* [What you will do]: Repeat only what runs from the line with "Families for Safe Streets San" through the last line of the data below, both included, keeping every word as it is and leaving out the pictures.

* [Supplied entries]:
::::

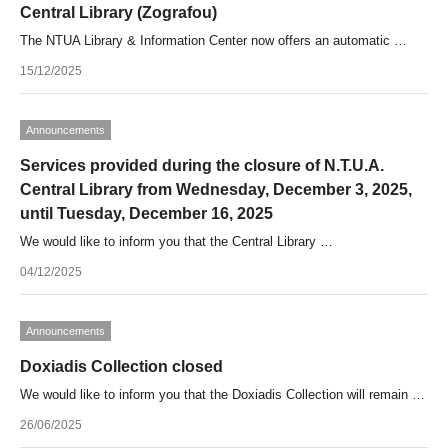
Central Library (Zografou)
The NTUA Library & Information Center now offers an automatic …
15/12/2025
Announcements
Services provided during the closure of N.T.U.A.
Central Library from Wednesday, December 3, 2025,
until Tuesday, December 16, 2025
We would like to inform you that the Central Library …
04/12/2025
Announcements
Doxiadis Collection closed
We would like to inform you that the Doxiadis Collection will remain …
26/06/2025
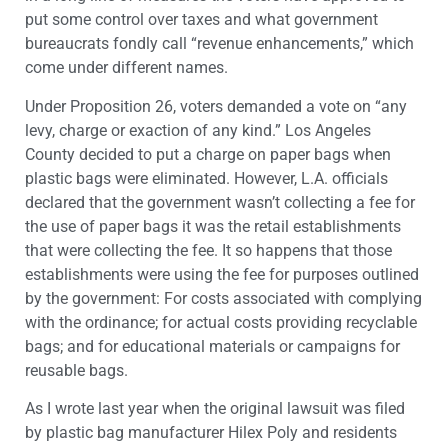
put some control over taxes and what government
bureaucrats fondly call “revenue enhancements,” which
come under different names.
Under Proposition 26, voters demanded a vote on “any
levy, charge or exaction of any kind.” Los Angeles
County decided to put a charge on paper bags when
plastic bags were eliminated. However, L.A. officials
declared that the government wasn’t collecting a fee for
the use of paper bags it was the retail establishments
that were collecting the fee. It so happens that those
establishments were using the fee for purposes outlined
by the government: For costs associated with complying
with the ordinance; for actual costs providing recyclable
bags; and for educational materials or campaigns for
reusable bags.
As I wrote last year when the original lawsuit was filed
by plastic bag manufacturer Hilex Poly and residents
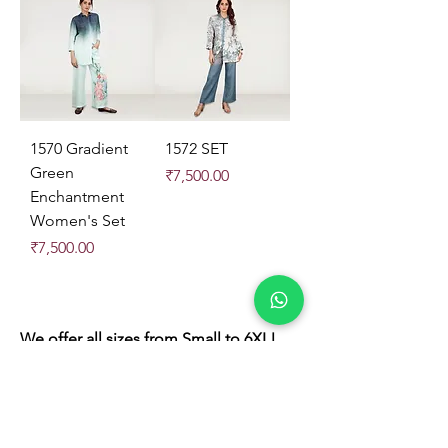
1570 Gradient
1572 SET
Green
Price
₹7,500.00
Enchantment
Women's Set
Price
₹7,500.00
We offer all sizes from Small to 6XL!
Store Location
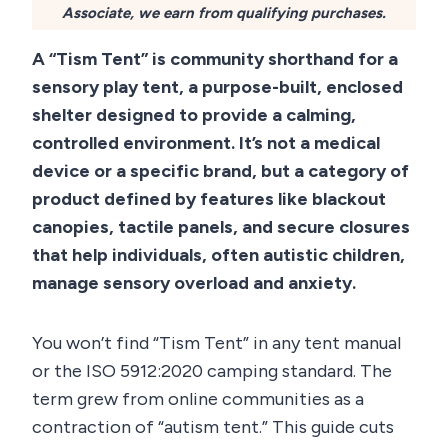
Associate, we earn from qualifying purchases.
A “Tism Tent” is community shorthand for a
sensory play tent, a purpose-built, enclosed
shelter designed to provide a calming,
controlled environment. It’s not a medical
device or a specific brand, but a category of
product defined by features like blackout
canopies, tactile panels, and secure closures
that help individuals, often autistic children,
manage sensory overload and anxiety.
You won’t find “Tism Tent” in any tent manual
or the ISO 5912:2020 camping standard. The
term grew from online communities as a
contraction of “autism tent.” This guide cuts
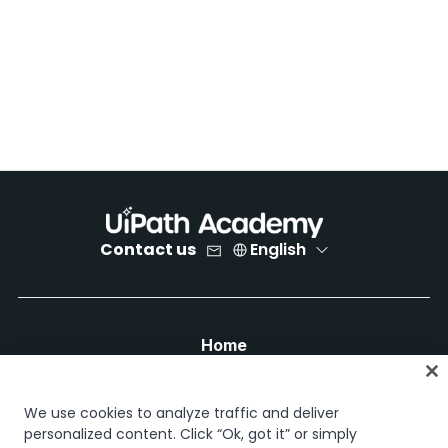
Contact us
English
Home
Courses
Learning plans
We use cookies to analyze traffic and deliver
Career paths
personalized content. Click “Ok, got it” or simply
Certifications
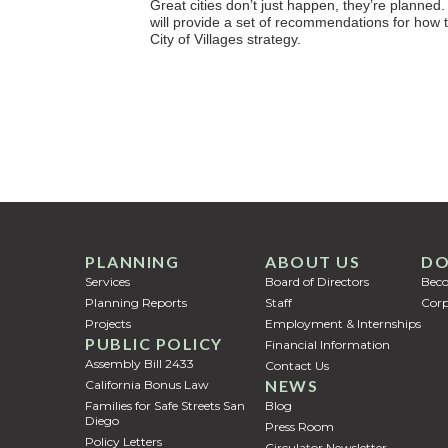
Great cities don’t just happen, they’re planned. 
will provide a set of recommendations for how 
City of Villages strategy.
PLANNING
ABOUT US
DO
Services
Board of Directors
Bec
Planning Reports
Staff
Corp
Projects
Employment & Internships
PUBLIC POLICY
Financial Information
Assembly Bill 2433
Contact Us
NEWS
California Bonus Law
Families for Safe Streets San
Blog
Diego
Press Room
Policy Letters
Circulator Newsletter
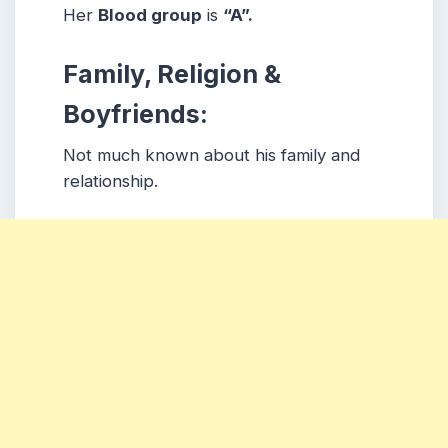
Her
Blood group
is
“A”.
Family, Religion &
Boyfriends:
Not much known about his family and
relationship.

::::

* [Answer below]:
Families for Safe Streets San
Blog
Diego
Press Room
Policy Letters
Circulator Newsletter
Her
Blood group
is
“A”.
Family, Religion &
Boyfriends:
Not much known about his family and
relationship.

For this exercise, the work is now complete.